In this paper, we present a 3D reconstruction approach from uncalibrated views using geometric constraints. Basically speaking, we used bundle adjustment based on Levenberg-Marquardt optimization with the aim to estimate our 3D scene. In fact, it is different to the classic case. We integrate a pose estimation algorithm in 3D reconstruction process. As it is known, Levenberg-Marquardt algorithm presents low convergence rate 0% if initial values are wrong. The use of pose estimation previously cited can improve convergence but, it is still not satisfactory for users. So, using geometric constraints present a good solution. It brings us many advantages; it helps us to reduce estimated parameters number and stabilizes good quality for 3D results. In fact, we should recall that we use uncalibrated views, so we don't have any prior information about our 3D scene to achieve 3D reconstruction with no pertinent initial values used in Levenberg-Marquardt algorithm. In this present work, we try as much as possible through a comparative analysis to proof the importance of geometric constraints use in 3D reconstruction in terms of results reliability, process speed and convergence rate. Several data will be used in the purpose to demonstrate the efficiency of our present approach using geometric constraints.
利用几何约束增强三维重建过程的美化和效率
在本文中,我们提出了一种利用几何约束从未校准视图进行三维重建的方法。
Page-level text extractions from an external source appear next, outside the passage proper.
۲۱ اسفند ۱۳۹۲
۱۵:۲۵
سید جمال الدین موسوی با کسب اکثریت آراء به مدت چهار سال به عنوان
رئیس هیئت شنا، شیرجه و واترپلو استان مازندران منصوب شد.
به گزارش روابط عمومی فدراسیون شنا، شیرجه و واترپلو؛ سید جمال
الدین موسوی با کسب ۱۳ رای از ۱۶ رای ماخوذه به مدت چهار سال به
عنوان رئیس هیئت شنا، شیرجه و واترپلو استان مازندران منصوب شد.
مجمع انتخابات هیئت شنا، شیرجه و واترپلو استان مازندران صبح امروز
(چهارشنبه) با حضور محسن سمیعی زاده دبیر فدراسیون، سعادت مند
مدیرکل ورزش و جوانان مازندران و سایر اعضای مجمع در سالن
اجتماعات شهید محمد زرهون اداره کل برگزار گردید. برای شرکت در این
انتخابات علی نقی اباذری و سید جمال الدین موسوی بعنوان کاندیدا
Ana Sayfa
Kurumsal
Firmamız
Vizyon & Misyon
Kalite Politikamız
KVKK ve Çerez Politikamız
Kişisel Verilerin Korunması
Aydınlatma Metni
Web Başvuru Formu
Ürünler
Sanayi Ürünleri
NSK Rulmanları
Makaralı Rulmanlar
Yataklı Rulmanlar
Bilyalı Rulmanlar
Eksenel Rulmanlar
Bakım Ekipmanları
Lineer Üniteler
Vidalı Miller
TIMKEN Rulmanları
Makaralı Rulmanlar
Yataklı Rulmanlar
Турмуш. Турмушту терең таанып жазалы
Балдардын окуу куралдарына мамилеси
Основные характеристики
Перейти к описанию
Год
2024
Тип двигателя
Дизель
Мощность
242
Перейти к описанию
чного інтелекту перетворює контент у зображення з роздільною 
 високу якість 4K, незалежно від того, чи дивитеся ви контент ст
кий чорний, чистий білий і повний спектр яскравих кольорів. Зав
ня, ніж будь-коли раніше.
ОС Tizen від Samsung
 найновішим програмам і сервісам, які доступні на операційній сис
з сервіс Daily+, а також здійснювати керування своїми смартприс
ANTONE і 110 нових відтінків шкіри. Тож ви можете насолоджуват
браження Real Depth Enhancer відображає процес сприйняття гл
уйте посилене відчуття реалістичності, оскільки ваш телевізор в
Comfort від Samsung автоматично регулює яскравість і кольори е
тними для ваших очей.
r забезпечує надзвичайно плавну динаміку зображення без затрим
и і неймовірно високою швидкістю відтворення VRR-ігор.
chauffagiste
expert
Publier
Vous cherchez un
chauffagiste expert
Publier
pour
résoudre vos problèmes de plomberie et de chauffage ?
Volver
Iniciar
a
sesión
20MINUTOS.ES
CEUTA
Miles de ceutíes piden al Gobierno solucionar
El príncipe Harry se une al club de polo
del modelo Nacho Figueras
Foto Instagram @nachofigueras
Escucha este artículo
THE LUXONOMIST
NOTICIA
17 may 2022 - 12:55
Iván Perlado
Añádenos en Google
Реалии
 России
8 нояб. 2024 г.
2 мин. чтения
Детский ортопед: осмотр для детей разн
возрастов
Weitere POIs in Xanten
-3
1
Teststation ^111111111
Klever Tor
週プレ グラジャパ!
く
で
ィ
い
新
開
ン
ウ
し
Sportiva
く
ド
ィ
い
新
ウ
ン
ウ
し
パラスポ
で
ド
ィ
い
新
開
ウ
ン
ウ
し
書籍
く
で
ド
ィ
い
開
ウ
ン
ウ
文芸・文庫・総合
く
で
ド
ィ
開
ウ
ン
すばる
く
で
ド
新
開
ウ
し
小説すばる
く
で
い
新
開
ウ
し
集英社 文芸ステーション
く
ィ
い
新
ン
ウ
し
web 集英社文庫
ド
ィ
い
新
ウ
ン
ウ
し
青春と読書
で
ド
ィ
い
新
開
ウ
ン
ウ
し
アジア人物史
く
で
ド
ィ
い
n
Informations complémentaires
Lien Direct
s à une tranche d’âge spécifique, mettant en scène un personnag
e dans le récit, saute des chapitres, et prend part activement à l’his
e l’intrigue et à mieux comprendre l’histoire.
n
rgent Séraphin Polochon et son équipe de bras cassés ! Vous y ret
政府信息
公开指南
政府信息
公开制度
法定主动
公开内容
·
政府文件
基本上,我们使用基于Levenberg-Marquardt优化的束调整来估计我们的3D场景。事实上,它与经典案例不同。在三维重建过程中集成了一种姿态估计算法。众所周知,Levenberg-Marquardt算法在初始值错误的情况下收敛率很低,为0%。使用前面提到的姿态估计可以改善收敛性,但仍然不能让用户满意。因此,利用几何约束给出了一个很好的解决方案。它给我们带来了许多好处;它可以帮助我们减少估计的参数数量,并稳定3D结果的良好质量。事实上,我们应该记得,我们使用的是未经校准的视图,所以我们没有任何关于我们的3D场景的先验信息来实现3D重建,在Levenberg-Marquardt算法中没有使用相关的初始值。在目前的工作中,我们尽可能通过比较分析来证明几何约束在三维重建中的重要性,包括结果可靠性、过程速度和收敛速度。为了证明我们目前使用几何约束的方法的有效性,将使用几个数据。
本文章由计算机程序翻译,如有差异,请以英文原文为准。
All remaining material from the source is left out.